State how many lines in the entries below include the string "Detran", and give nothing beyond that number.

● **GIVEN RECORDS**:
· · · · ·
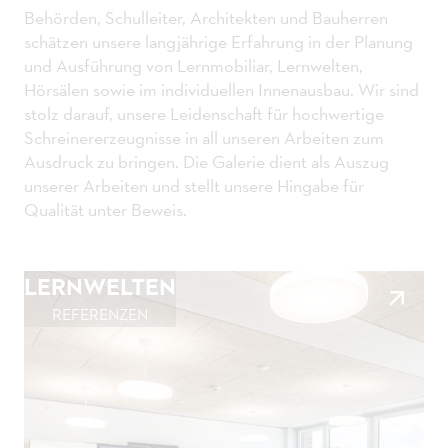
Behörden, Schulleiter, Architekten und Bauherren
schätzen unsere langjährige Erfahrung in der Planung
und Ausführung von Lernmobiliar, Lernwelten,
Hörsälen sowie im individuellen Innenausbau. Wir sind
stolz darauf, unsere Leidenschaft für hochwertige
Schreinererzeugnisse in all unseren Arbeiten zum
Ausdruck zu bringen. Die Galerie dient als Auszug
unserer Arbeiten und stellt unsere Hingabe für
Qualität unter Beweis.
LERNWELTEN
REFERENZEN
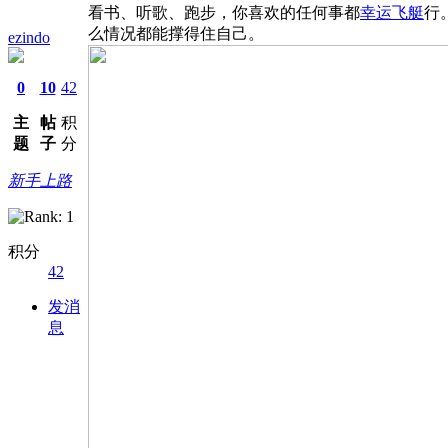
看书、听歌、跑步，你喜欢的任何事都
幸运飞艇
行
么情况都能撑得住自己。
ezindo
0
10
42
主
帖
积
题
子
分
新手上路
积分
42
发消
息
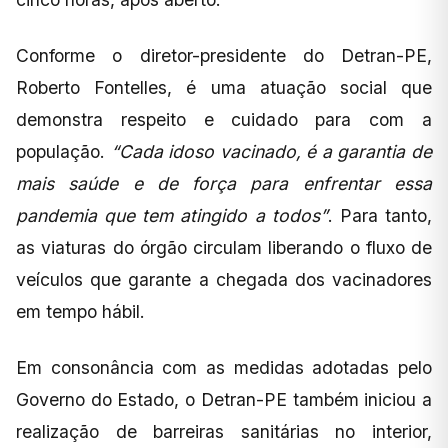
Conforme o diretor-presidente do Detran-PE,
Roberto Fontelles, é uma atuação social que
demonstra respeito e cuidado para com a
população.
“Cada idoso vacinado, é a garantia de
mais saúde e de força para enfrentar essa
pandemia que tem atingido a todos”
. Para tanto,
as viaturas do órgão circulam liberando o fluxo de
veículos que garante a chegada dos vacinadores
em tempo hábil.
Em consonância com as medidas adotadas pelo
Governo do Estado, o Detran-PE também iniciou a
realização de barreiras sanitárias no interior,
· · · · ·
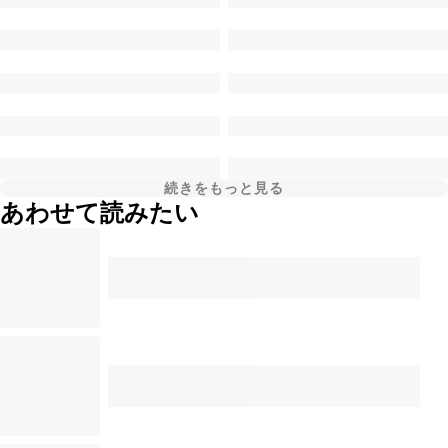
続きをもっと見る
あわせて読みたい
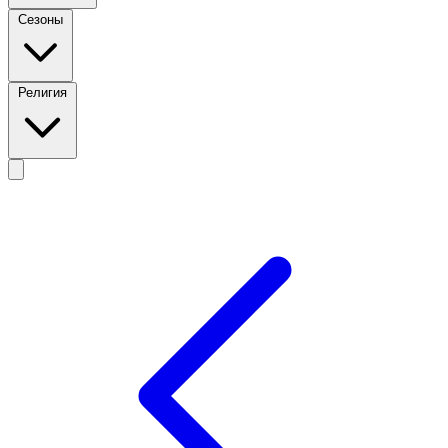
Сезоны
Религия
· · · · ·
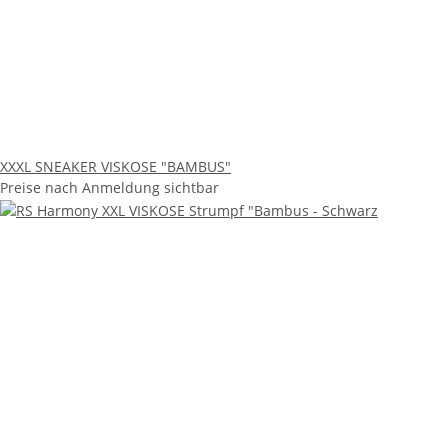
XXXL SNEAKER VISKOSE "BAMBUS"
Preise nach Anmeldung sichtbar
· · · · ·
● **RESPONSE BELOW**:
2